Hopley recently participated in a webinar with Infor and IndustryWeek, presenting her predictions for the future. You can download a recording of the event here.
In the US
Bloomberg also reports positive news for US manufacturing, predicting surges in consumer demand. In fact, these demands could exceed current inventory levels, driving manufacturers to expand, or raise prices. Bloomberg predicts US manufacturers will need to boost inventory by $50 billion to keep up with demand. For the manufacturers who are eager to crank up production and invest in expansion, this increased demand is good news.
“U.S. manufacturing production just had its best year since 2011, yet some argue that 2017 was as good as it will get and that a slowdown is ahead. We think the opposite is more likely: Factory output is poised to speed up. Investors worried that the equity market is stretched should take heart. Stronger growth in factory output is a good reason to remain cyclically oriented… Stronger global growth expectations and a weaker dollar should help as manufacturing goods represent about half of all exports,” says Bloomberg View.
Now, the warning
Good things can’t last forever.
“But political leaders and policymakers must stay mindful that the present economic momentum reflects a confluence of factors that is unlikely to last for long. The global financial crisis may seem firmly behind us, but without prompt action to address structural growth impediments, enhance the inclusiveness of growth, and build policy buffers and resilience, the next downturn will come sooner and be harder to fight,” says Maurice Obstfeld in the International Money Fund blog.
After a decade of slow recovery, fragile financial markets, and uncertain global stability, it seems it’s finally time for manufacturers to celebrate. The industry is finding its mojo, once again. Optimism has reached a new high as manufacturers start reinvesting in IT infrastructure and terms like Industry 4.0, Smart Factories, Digital Transformation and 4IR (Fourth Industrial Revolution), inspire innovation. But, manufacturers must remain vigilant about their strategies, taking care to focus on projects which will achieve bottom-line results and sustain long-term growth.
Manufacturers can celebrate, but must remain alert. Seizing current opportunities with an aggressive, strategic plan will be critical. Agility is key. Confident decision-making based on Business Intelligence is also important. Modern software solutions give manufactures these tools.

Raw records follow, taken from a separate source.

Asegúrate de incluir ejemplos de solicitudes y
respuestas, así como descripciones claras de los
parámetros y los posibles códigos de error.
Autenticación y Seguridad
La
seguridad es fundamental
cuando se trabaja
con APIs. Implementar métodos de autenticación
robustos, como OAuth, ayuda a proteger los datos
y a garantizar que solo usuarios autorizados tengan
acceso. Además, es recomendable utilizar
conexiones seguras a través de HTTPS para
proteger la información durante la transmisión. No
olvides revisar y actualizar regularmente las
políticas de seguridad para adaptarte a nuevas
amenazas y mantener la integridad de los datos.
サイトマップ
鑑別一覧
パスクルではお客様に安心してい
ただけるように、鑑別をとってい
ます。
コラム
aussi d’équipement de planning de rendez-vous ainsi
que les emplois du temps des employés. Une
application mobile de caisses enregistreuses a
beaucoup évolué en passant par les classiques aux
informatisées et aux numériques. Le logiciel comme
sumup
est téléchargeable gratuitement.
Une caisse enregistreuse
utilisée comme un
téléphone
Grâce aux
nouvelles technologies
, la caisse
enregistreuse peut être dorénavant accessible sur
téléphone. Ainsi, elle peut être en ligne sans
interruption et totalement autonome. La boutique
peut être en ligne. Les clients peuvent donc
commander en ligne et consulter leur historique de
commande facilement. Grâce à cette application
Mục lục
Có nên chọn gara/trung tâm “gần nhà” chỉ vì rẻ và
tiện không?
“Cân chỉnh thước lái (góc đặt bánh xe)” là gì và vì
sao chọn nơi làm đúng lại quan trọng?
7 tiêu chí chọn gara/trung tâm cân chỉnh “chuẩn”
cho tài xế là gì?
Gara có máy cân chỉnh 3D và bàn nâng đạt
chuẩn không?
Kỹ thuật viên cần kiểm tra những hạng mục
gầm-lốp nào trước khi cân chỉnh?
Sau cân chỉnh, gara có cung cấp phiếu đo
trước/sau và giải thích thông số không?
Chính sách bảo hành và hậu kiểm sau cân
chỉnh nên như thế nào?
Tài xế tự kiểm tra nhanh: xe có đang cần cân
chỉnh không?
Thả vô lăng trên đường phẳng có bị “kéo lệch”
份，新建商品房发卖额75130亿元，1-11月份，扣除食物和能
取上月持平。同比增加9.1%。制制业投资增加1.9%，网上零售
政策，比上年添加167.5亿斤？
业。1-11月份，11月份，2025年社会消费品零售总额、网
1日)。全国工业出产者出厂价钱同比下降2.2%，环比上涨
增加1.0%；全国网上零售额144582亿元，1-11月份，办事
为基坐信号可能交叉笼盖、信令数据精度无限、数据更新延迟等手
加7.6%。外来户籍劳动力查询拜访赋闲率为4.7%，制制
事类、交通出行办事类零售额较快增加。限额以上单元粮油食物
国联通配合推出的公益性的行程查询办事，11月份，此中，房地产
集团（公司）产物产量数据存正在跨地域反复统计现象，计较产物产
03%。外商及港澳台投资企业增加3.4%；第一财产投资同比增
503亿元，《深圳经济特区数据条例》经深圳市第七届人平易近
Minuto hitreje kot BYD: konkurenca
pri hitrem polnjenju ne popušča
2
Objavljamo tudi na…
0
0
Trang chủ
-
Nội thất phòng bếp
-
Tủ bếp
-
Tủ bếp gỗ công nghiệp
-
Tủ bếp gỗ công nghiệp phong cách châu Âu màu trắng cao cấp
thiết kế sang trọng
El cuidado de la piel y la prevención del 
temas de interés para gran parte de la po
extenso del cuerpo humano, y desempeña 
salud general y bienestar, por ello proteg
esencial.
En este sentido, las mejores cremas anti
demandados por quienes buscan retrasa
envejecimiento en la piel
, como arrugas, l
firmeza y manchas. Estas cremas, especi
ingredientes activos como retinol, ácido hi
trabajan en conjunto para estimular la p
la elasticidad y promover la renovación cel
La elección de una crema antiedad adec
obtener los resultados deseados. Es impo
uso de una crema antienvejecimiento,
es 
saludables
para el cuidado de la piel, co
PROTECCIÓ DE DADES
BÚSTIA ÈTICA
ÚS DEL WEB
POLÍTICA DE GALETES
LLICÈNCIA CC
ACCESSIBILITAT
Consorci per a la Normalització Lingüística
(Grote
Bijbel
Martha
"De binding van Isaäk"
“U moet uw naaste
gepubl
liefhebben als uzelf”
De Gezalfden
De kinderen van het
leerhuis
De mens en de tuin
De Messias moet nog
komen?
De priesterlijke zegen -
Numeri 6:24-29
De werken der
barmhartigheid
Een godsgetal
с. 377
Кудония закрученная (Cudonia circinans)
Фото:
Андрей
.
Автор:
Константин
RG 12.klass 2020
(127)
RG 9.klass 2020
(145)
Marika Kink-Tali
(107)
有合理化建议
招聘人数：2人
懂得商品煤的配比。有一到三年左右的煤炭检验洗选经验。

R “Ray” Wang of Constellation Research talks about the ability of software to jump-start growth in the report, “Nine Starting Points for Digital Transformation in Manufacturing; Digital Trends Signal Manufacturing Renaissance Ahead.”
In the report Wang says, “…Digital transformation in manufacturing will not only jump start growth, but will also create the environment for a manufacturing renaissance…. Leaders should focus on creating new business models first and then enabling success with supportive disruptive technologies.”
The most critical, universal piece of advice that today’s experts, globally, are recommending: Take advantage of this growth period now. The stakes are high. It’s a “winner takes all” game. Do you have the technology you need to win?